A progressively increasing role of S100A in calcification is being acknowledged. S100A8 (MRP-8) and S100A9 (MRP-14) are members of the S100 family of calcium-binding proteins and highly expressed in numerous inflammatory conditions (43). Monocytes infiltrating early atherosclerotic lesions, and macrophages within mature plaques of ApoE−/− mice were reported as S100A9+S100A8+ (44). Intracellular S100A8 and S100A9 essentially regulate phagocyte through calcium and mitogen-activated protein kinase transduction pathways affecting the micro-tubular system. S100A8-elicited macrophages exhibit a pro-atherogenic phenotype. Burke et al. found strong expression of S100A12 in human coronary artery VSMC in ruptured plaques associated with sudden cardiac death, with the highest S100A12 expression observed in ruptured plaques of diabetic patients (45). These studies strongly suggest a relationship between the pathological expression of S100A12 in the vasculature and features of plaque instability.

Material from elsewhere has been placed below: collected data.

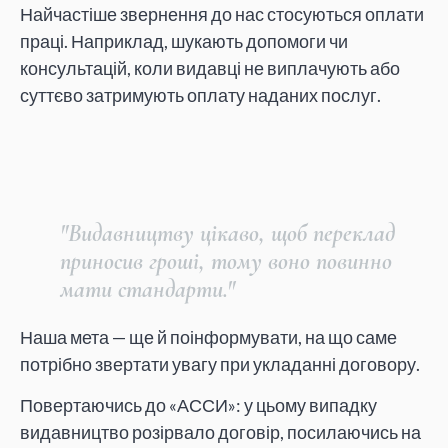
Найчастіше звернення до нас стосуються оплати
праці. Наприклад, шукають допомоги чи
консультацій, коли видавці не виплачують або
суттєво затримують оплату наданих послуг.
"Видавництву цікаво, щоб переклад
приносив гроші, тому воно повинно
мати стандарти."
Наша мета — ще й поінформувати, на що саме
потрібно звертати увагу при укладанні договору.
Повертаючись до «АССИ»: у цьому випадку
видавництво розірвало договір, посилаючись на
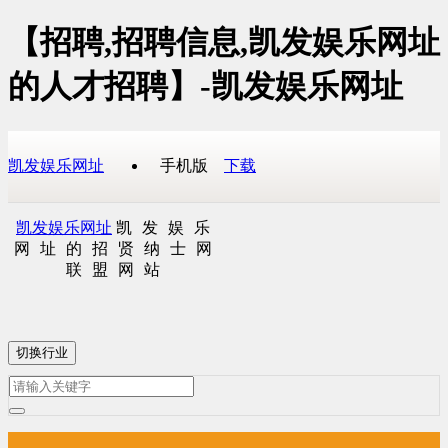
【招聘,招聘信息,凯发娱乐网址
的人才招聘】-凯发娱乐网址
凯发娱乐网址
手机版
下载
凯发娱乐网址
凯发娱乐
网址的招贤纳士网
联盟网站
切换行业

To create a microenvironment permissive for calcification, specialized membrane-bound bodies called MVs, serve as nucleation sites for hydroxyapatite. On exposure to high extracellular calcium, or with intracellular calcium release, and when calcification inhibitor levels are low, VSMCs produce mineralization-competent vesicles that contain preformed HA (46). MVs contain apoptotic bodies, which creates a phosphate source by degrading pyrophosphate (47). VSMC as well as leukocyte derived MV may play a role in VC. MV have been identified in both atherosclerotic plaques associated with intimal calcification and in non-atherosclerotic vessels associated with arterial medial calcification (48). Elevation in both calcium and phosphate levels have been shown to induce release of MV from cultured VSMC, whereas elevated calcium levels enhance the mineral formation from these MV (49). MVs, which are found in atherosclerotic plaques and in blood may also contribute to VC: it has been shown that a high number of circulating micro-particles are seen in menopausal women with coronary calcification and the level of micro-particles is directly correlated with the calcium score (50). Table 1 reports an overview of biomarkers and potential modulators of VC, whereas Figure 1 shows the interplay between molecular and cellular mechanisms of VC.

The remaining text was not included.